Basically, the amount of human intervention in machining operations is shrinking. Every piece of the progression to truly unattended operation is available; it’s just a matter of putting the pieces together.
In the past 15 years, every control manufacturer has developed products intended to make their use easier for the operator. The recent pandemic-driven and economics-based shortage of skilled operators has accelerated that movement.
Major enhancements for machine-tool control will be based on visual assessment of what needs to be done in a manufacturing process. It has to go beyond optical sensing and Renishaw probes.
The machine control of the future needs to have its own set of eyes to make valid decisions based on the massive amount of information available. For example, a “smart” bar feeder could collect information about the bar length available during a process and relay that information to the machine control. The control could then match the information to production requirements, and/or search a library of future jobs to utilize the remaining stock in a prioritized and cost-efficient way.
In another example, machine controls could monitor and store the maintenance status of all of a shop’s machines and shuffle output among them when breakdowns or maintenance needs dictate. A truly smart machine control could also vary production volume and timing in response to outside factors, such as peak- and off-peak electrical power costs.
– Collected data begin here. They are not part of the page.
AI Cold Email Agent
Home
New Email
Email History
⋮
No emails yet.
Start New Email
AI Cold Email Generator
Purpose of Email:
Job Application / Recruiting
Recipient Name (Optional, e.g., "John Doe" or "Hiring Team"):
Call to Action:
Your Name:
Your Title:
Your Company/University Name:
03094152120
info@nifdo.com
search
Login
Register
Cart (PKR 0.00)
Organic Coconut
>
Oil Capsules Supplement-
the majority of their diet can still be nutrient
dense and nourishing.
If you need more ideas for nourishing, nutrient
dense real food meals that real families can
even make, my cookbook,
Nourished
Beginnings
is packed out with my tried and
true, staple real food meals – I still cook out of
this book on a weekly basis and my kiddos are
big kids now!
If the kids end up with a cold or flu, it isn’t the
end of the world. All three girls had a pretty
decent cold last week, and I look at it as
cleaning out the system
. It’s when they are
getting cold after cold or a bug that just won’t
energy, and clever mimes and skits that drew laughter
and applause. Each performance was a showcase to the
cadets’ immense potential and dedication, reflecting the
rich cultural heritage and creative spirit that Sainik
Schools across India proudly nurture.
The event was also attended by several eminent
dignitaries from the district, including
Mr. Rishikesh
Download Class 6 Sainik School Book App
The data are there, and these ideas are doable. Future machine controls will use these data to maximize future productivity and profits.
Tell us about your company’s state-of-the-art operator-interface technology for manufacturing.
Eric Ostini, head of business development, North and Central America, GF Machining Solutions: The present and future of operator-interface technology at GF Machining Systems is the Uniqua human-machine interface. Currently in use on GFMS wire electrical discharge machining (EDM), the Uniqua HMI will be introduced for the company’s die-sinking and laser products. It features the Windows 10 64-bit release of the Windows operating system, as well as Intel i5/i7 processors and a solid-state hard drive. The software and hardware together facilitate interfacing with application programming interfaces (APIs) and expedite communication between the unit and the PC, enabling graphic control similar to that of the iPhone system. The resulting responsiveness has permitted GFMS to develop advanced EDM systems, such as automatic slug welding and slug removal, iWire adaptive wire speed function, and Intelligent Spark Protection System (ISPS) that continually measures and adjusts the EDM spark between the upper and lower heads.
The Uniqua HMI also enables drive-system adaptability because the control is the master instead of the drive system. This frees the control to utilize different drive systems if drive component supplies or other considerations make that necessary.